Their 3 pint shooting is ridiculous. No way you can beat a team that's this hot


----------



## ravor44 (Feb 26, 2005)

Can IDIOTIC FRANK play the BENCH? maybe the bench will get us some spark we need...


----------



## Phenom Z28 (Nov 22, 2004)

SetShotWilly said:


> If Vince continues to play like this, Nets will not win another game. I am really disappointed in him.


:rofl: Everyone always finds a way to blame Vince....


----------



## Vinsane (Feb 27, 2005)

jarkid said:


> carter is wincing.


I would to if I was him and I was losing like this and the reason bein cuz I'm not allowed to shoot the ball to give my team a chance of winnin and also knowin my teams winnin chances rely on my scoring the ball


----------



## jarkid (Jun 30, 2005)

Petey said:


> That was an Air Ball.
> 
> -Petey


(9:40) [NJN 72-94] Carter Alley Oop Dunk: Made (15 PTS) Assist: Vaughn (1 AST)

haha


----------



## SetShotWilly (Jan 19, 2006)

PHeNoM Z28 said:


> :rofl: Everyone always finds a way to blame Vince....

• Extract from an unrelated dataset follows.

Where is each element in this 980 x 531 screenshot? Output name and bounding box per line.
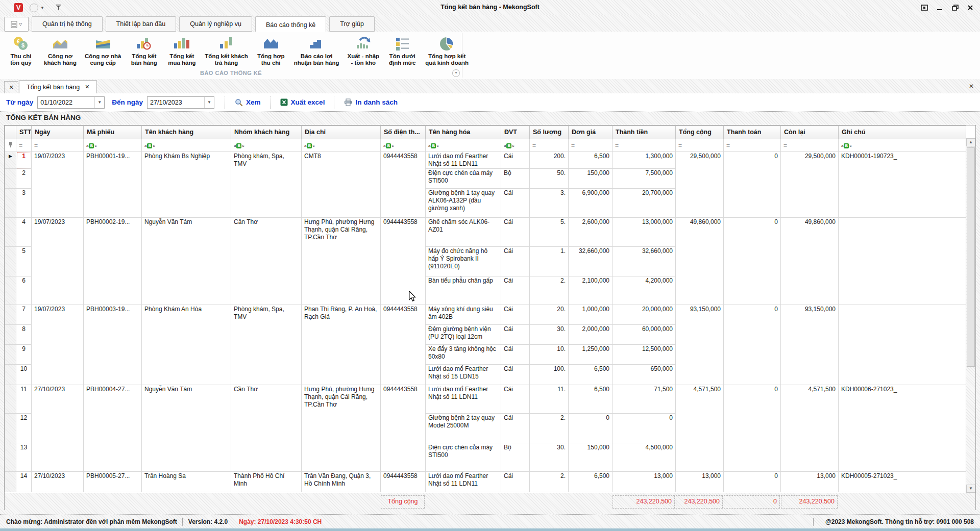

Are you watching the game? He looks like he just want to go to bed.


----------



## reganomics813 (Sep 2, 2005)

The only way we're even making this one respectable is if they lower the 50 point basket a la rock n' jock. This was pathetic. Losing is one thing but not showing up at all is unexcusable. We panicked. Simple as that.


----------



## fruitcake (Mar 20, 2005)

jarkid said:


> (9:40) [NJN 72-94] Carter Alley Oop Dunk: Made (15 PTS) Assist: Vaughn (1 AST)
> 
> haha


vince thought it was a pass too, he point to vaughn after the play.

vaughn just sucks so much.


----------



## Phenom Z28 (Nov 22, 2004)

SetShotWilly said:


> Are you watching the game? He looks like he just want to go to bed.


THE WHOLE TEAM looks like that! But let's just blame Vince, it's easier that way.


----------



## Real (Aug 3, 2005)

Petey said:


> That was an Air Ball.
> 
> -Petey


Ask The Takeover about that. :biggrin:


----------



## Vinsane (Feb 27, 2005)

y the **** is jeffersn shootin everytime he gets the ball


----------



## ZÆ (Aug 1, 2005)

Morning for 2

72-99 - MIA


----------



## Halipender (Aug 9, 2005)

I love Vince but the guy is just playing horrible.

Especially on defense, can he NOT guard dwayne wade or is he just being lazy?
Jefferson is denying his man the ball. Vince just letting wade get the ball and does not stick on him.


----------



## JCB (Aug 9, 2005)

SetShotWilly said:


> Are you watching the game? He looks like he just want to go to bed.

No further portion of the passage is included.